Une chasse à l’œuf tacheté à hauteur d’enfants dans « Riddle of Fire », de Weston Razooli.

L’AVIS DU « MONDE » – POURQUOI PAS

Présentés au Festival de Cannes, en mai 2023, à la Quinzaine des cinéastes, The Sweet East, de Sean Price Williams, et Riddle of Fire, de Weston Razooli, venaient nous annoncer la vitalité retrouvée du cinéma indépendant américain. Sans se concerter, les deux films se frottent à la magie du conte. Alice au pays des merveilles pour le premier, tandis que Riddle of Fire tente l’aventure enfantine qui aurait rencontré les codes du jeu d’heroic fantasy : trois gamins, ivres de leur temps libre, s’organisent pour subtiliser une console de jeux stockée dans un entrepôt.
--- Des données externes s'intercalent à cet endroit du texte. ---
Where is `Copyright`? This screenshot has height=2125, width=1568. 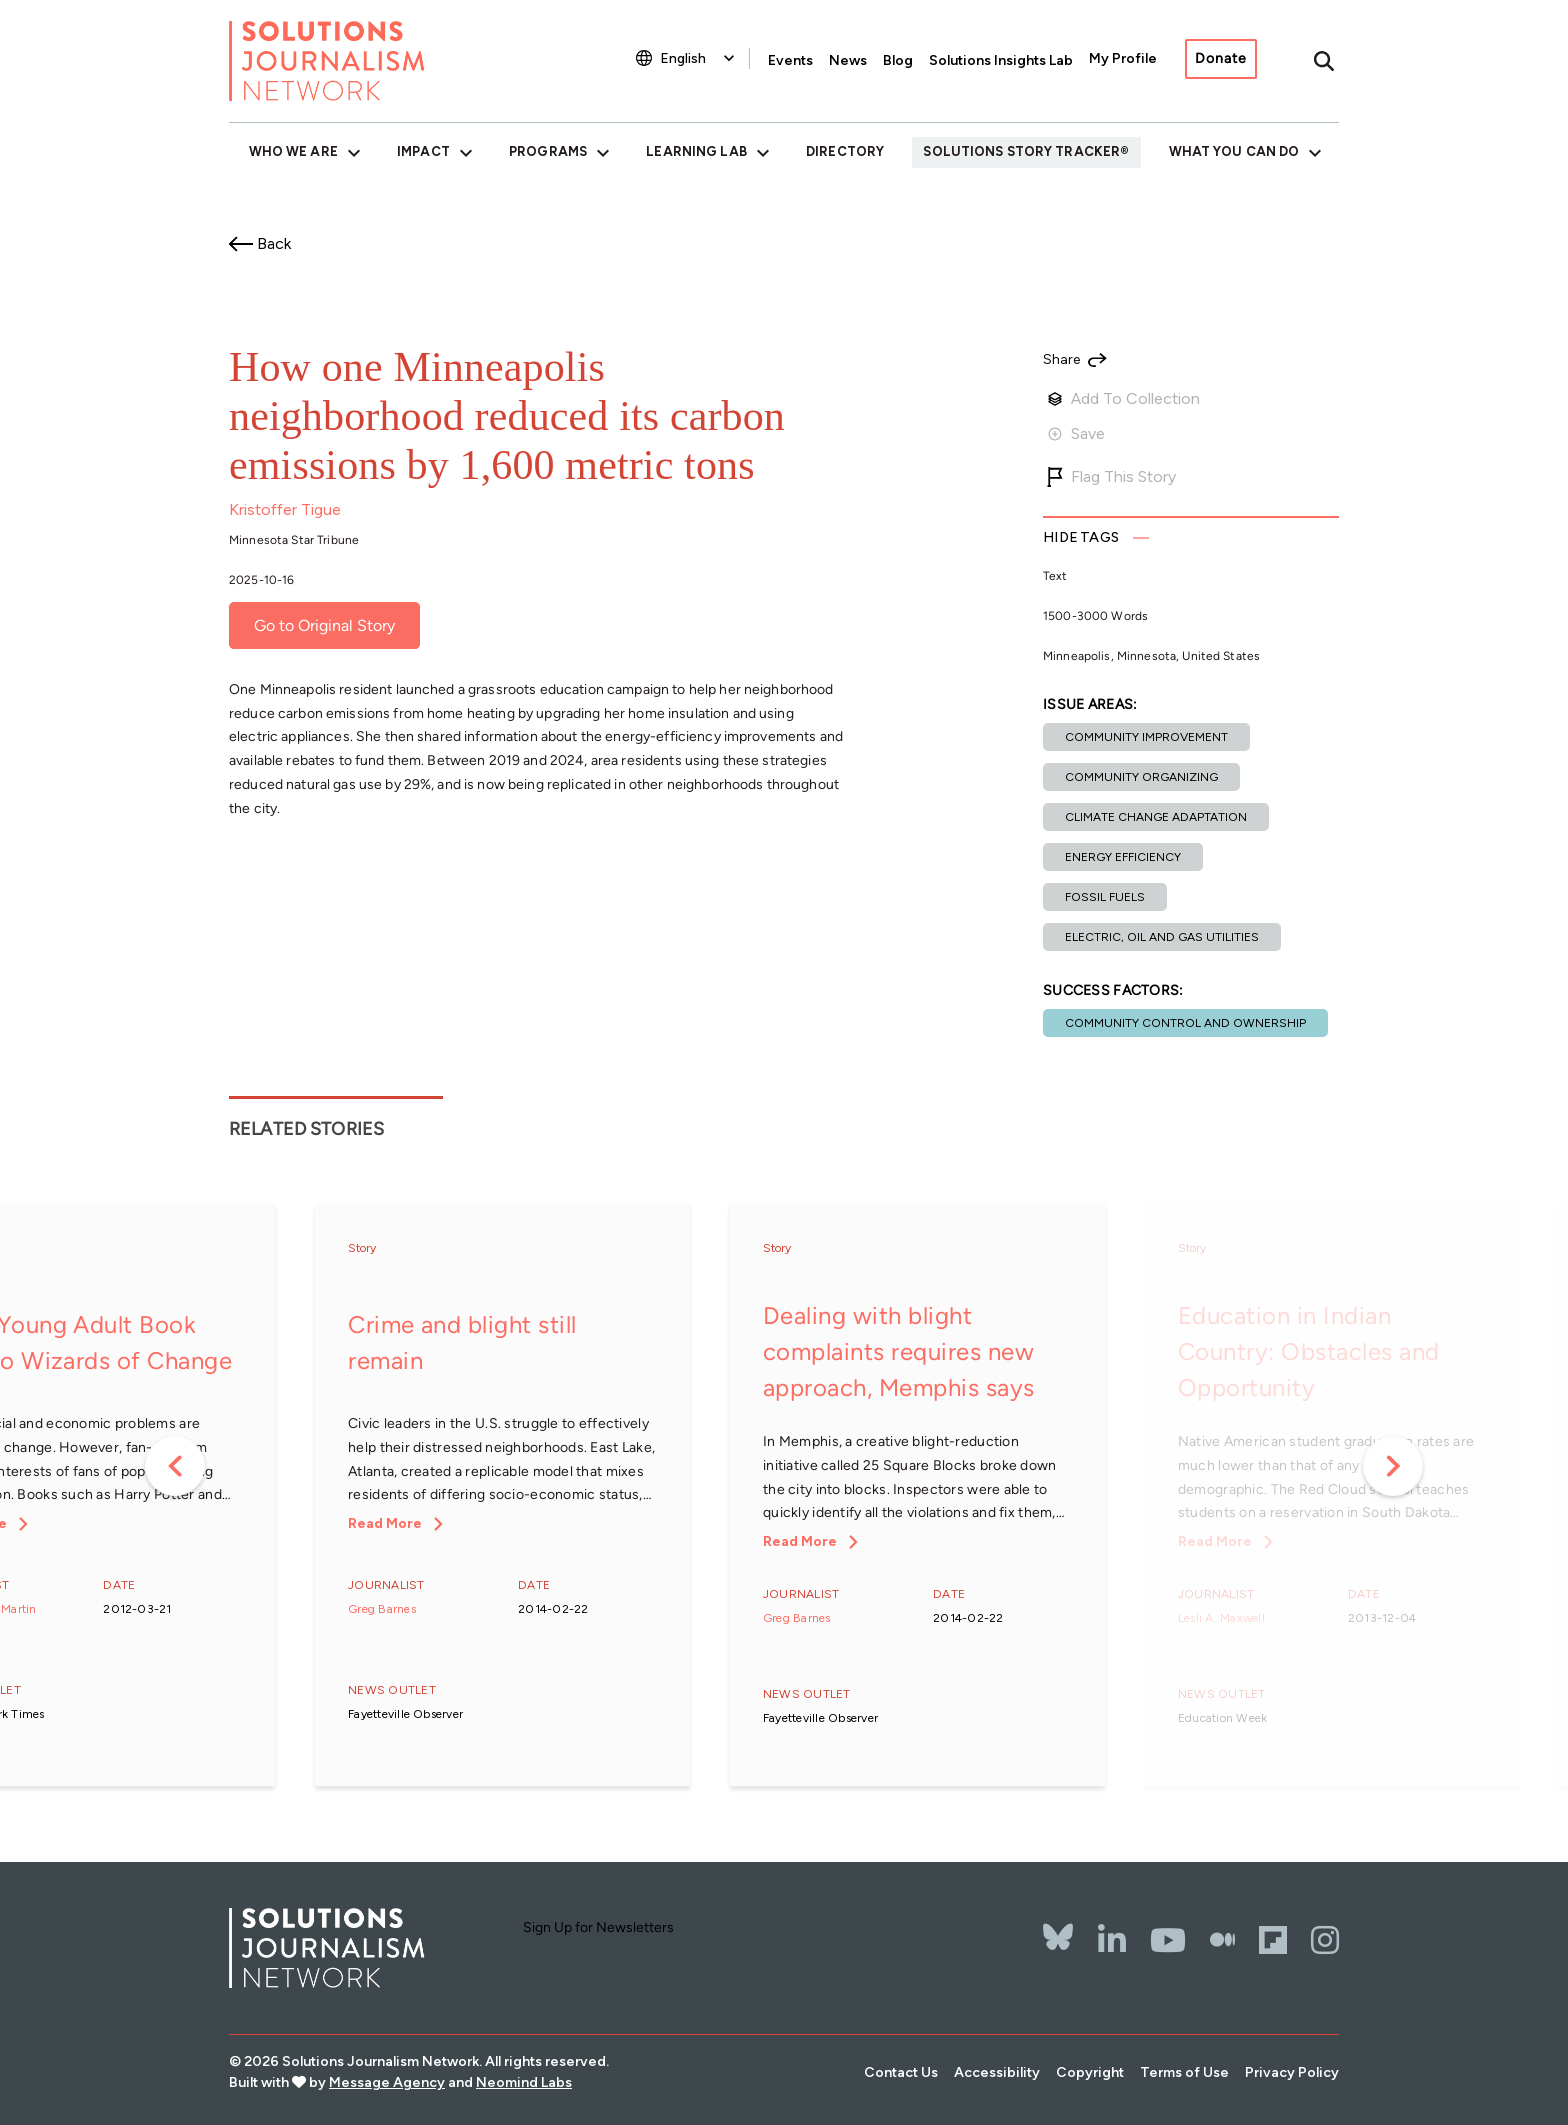
Copyright is located at coordinates (1090, 2072).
Mais la télévision familiale est verrouillée par un mot de passe que la mère, convalescente, refuse de divulguer. A moins qu’on ne lui rapporte la tarte aux myrtilles dont elle raffole. Mais ce jour-là la pâtissière n’est pas là. Il faudra donc la confectionner soi-même : le trio part en quête d’un œuf tacheté, ingrédient indispensable à ladite tarte.

Riddle of Fire est entièrement construit autour de cette chasse à l’œuf qui mènera les trois gosses dans une suite de hasards et de rencontres improbables notamment avec une bande de néo-hippies (finalement plus hipsters qu’autre chose) qui se trouve en possession du précieux ingrédient.

Un univers vidéoludique

Dans sa mise en place, le film offre le doux vertige d’une fiction buissonnière qui s’invente sous nos yeux, ruminant les références sans d’abord s’y réduire : on pense à Quentin Tarantino ; à Stand by Me (1986), de Rob Reiner ; aux Goonies (1985), de Richard Donner ; à La Nuit du chasseur (1955), de Charles Laughton ; et à tout un univers vidéoludique que le film a la bonne idée d’utiliser comme référent esthétique mais qui finit de réduire la narration à une pure surface sans profondeur ni terreur d’enfant.

Tenue jusqu’au bout, la quête de l’œuf s’avère un enjeu trop limité pour tenir sur la longueur, transformant bientôt le film en programme balisé : la licence poétique tourne à vide, les jeunes acteurs semblent jouir d’une liberté sous contrainte.

Sous les herbes folles scénaristiques, Riddle of Fire laisse finalement apparaître un joli objet indie un peu trop inoffensif, écartelé entre deux intentions contradictoires : laisser les clés du film aux gosses tout en surjouant, dans leur dos, le geste d’auteur insolite.

Film américain de Weston Razooli. Avec Lio Tipton, Charles Halford, Weston Razooli (1 h 54).